I have just bought a Pilote G270 2001 and to me its the best thing since sliced bread.
But one of the main questions i have is how much fresh water will it carry as i can find no information on that in the manual.

With luck one of you fine gents will have the answer?


----------



## bognormike (May 10, 2005)

Hi Peachey - welcome to Pilote motorhomes!

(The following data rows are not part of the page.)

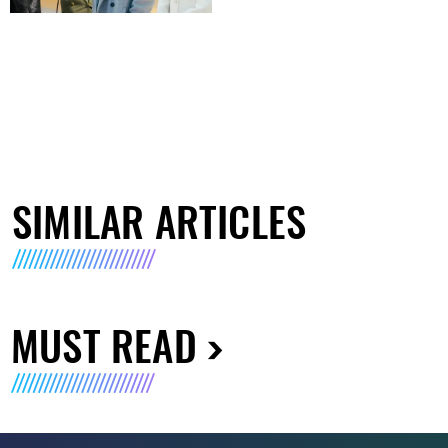
SIMILAR ARTICLES
MUST READ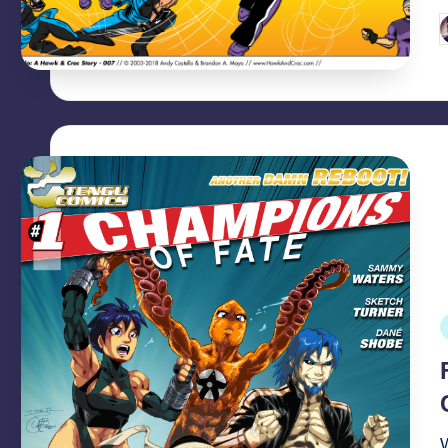
P
b
P
i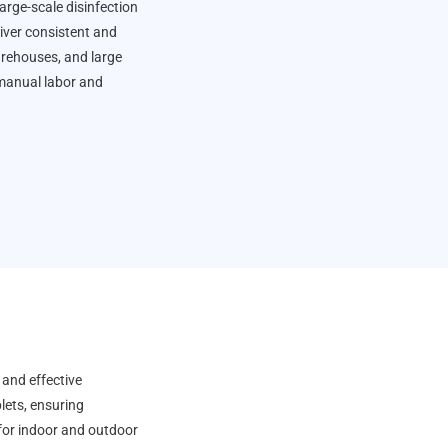
arge-scale disinfection
liver consistent and
warehouses, and large
 manual labor and
 and effective
lets, ensuring
for indoor and outdoor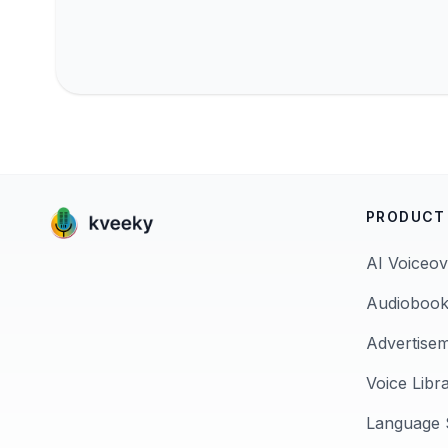
PRODUCT
AI Voiceov
Audiobook
Advertise
Voice Libr
Language 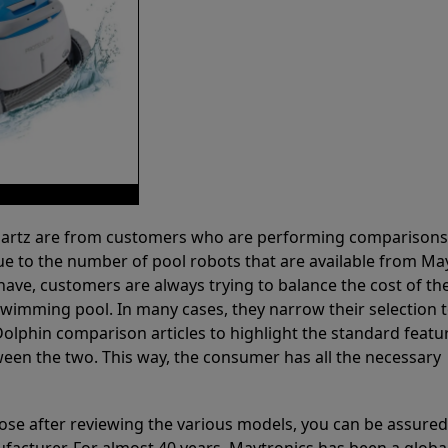
 Partz are from customers who are performing comparison
ue to the number of pool robots that are available from Ma
have, customers are always trying to balance the cost of the
r swimming pool. In many cases, they narrow their selection 
olphin comparison articles to highlight the standard featu
ween the two. This way, the consumer has all the necessary
ose after reviewing the various models, you can be assured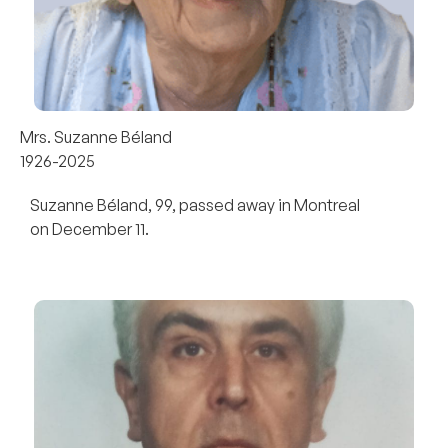
Mrs. Suzanne Béland
1926-2025
Suzanne Béland, 99, passed away in Montreal
on December 11.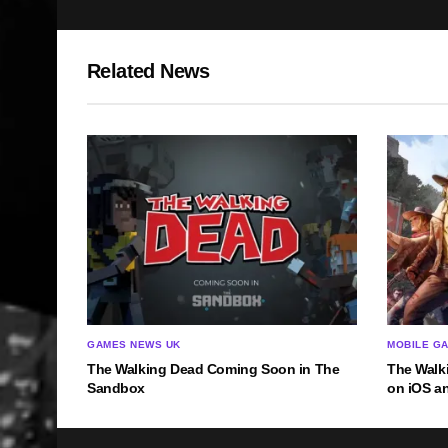
Related News
GAMES NEWS UK
MOBILE G
The Walking Dead Coming Soon in The
The Walk
Sandbox
on iOS a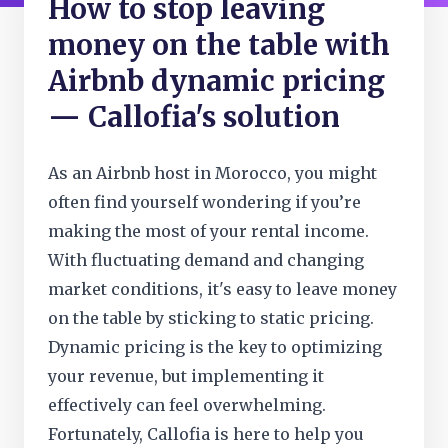
How to stop leaving
money on the table with
Airbnb dynamic pricing
— Callofia's solution
As an Airbnb host in Morocco, you might
often find yourself wondering if you’re
making the most of your rental income.
With fluctuating demand and changing
market conditions, it's easy to leave money
on the table by sticking to static pricing.
Dynamic pricing is the key to optimizing
your revenue, but implementing it
effectively can feel overwhelming.
Fortunately, Callofia is here to help you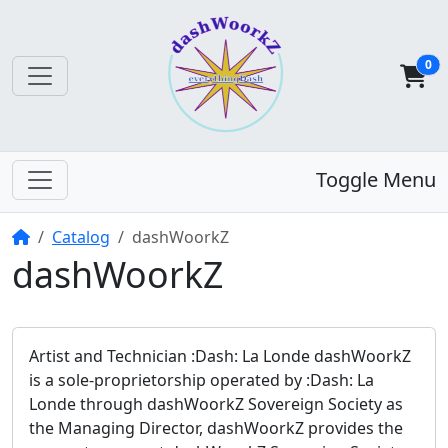
0
Toggle Menu
Home
Catalog
dashWoorkZ
dashWoorkZ
Artist and Technician :Dash: La Londe dashWoorkZ
is a sole-proprietorship operated by :Dash: La
Londe through dashWoorkZ Sovereign Society as
the Managing Director, dashWoorkZ provides the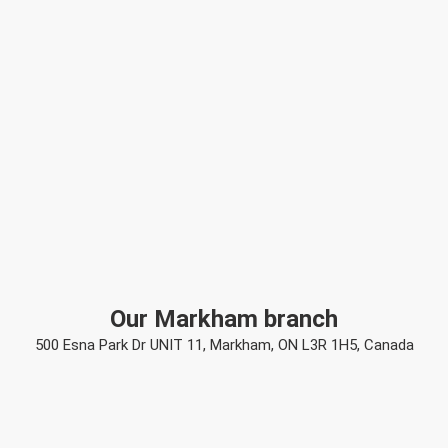
Our Markham branch
500 Esna Park Dr UNIT 11, Markham, ON L3R 1H5, Canada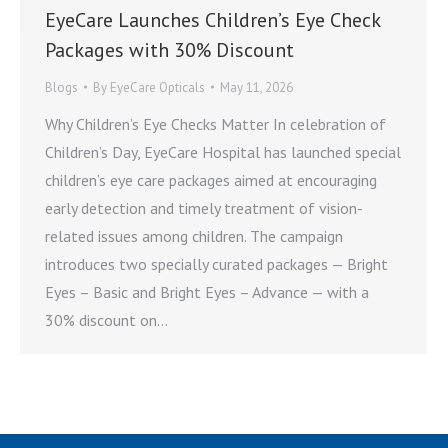
EyeCare Launches Children’s Eye Check
Packages with 30% Discount
Blogs
By
EyeCare Opticals
May 11, 2026
Why Children’s Eye Checks Matter In celebration of
Children’s Day, EyeCare Hospital has launched special
children’s eye care packages aimed at encouraging
early detection and timely treatment of vision-
related issues among children. The campaign
introduces two specially curated packages — Bright
Eyes – Basic and Bright Eyes – Advance — with a
30% discount on…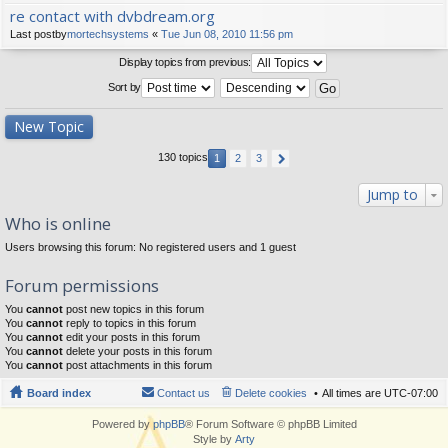
re contact with dvbdream.org
Last postby
mortechsystems
«
Tue Jun 08, 2010 11:56 pm
Display topics from previous:
Sort by
New Topic
130 topics
1
2
3
Jump to
Who is online
Users browsing this forum: No registered users and 1 guest
Forum permissions
You
cannot
post new topics in this forum
You
cannot
reply to topics in this forum
You
cannot
edit your posts in this forum
You
cannot
delete your posts in this forum
You
cannot
post attachments in this forum
Board index
Contact us
Delete cookies
All times are
UTC-07:00
Powered by
phpBB
® Forum Software © phpBB Limited
Style by
Arty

Ours is a G240 of 1999 vintage, and it has the water tank underneath the bench seat with the seat belt frame around it. It holds 140 litres but we don't fill it right up because the screw in lid at the top doesn't seal very well. We've had a couple of incidents of water spilling over :roll: 
I would imagine yours would be similar?


----------



## lins (Sep 29, 2008)

h and congrats on your new van ours is a 40 and we to are thrilled with it as well,our tanks is as mikes and i would say the same beware of overfilling it.Hope you have many happy days.


----------



## CWH (Nov 29, 2008)

There were two types of G270 at that time, The 'bar' layout which had a 3rd swivel seat was 160 litres and the half dinette which had a front facing double seat with seat belts was 140 litre.
Hope this helps


----------



## Peachey (Oct 13, 2009)

*Re fresh water*

Thanks all 
140litres that should keep the wife in showers for a day or so so the next question is the waste smaller or the same size.


----------



## bognormike (May 10, 2005)

In the 240 it's the same (140l)


----------



## CWH (Nov 29, 2008)

The G270 had either an 85l or 90l waste tank.


----------



## Peachey (Oct 13, 2009)

*RE fresh water*

Thanks again all now just looking forward to getting out and using it me thinks early December off to North Wales..


----------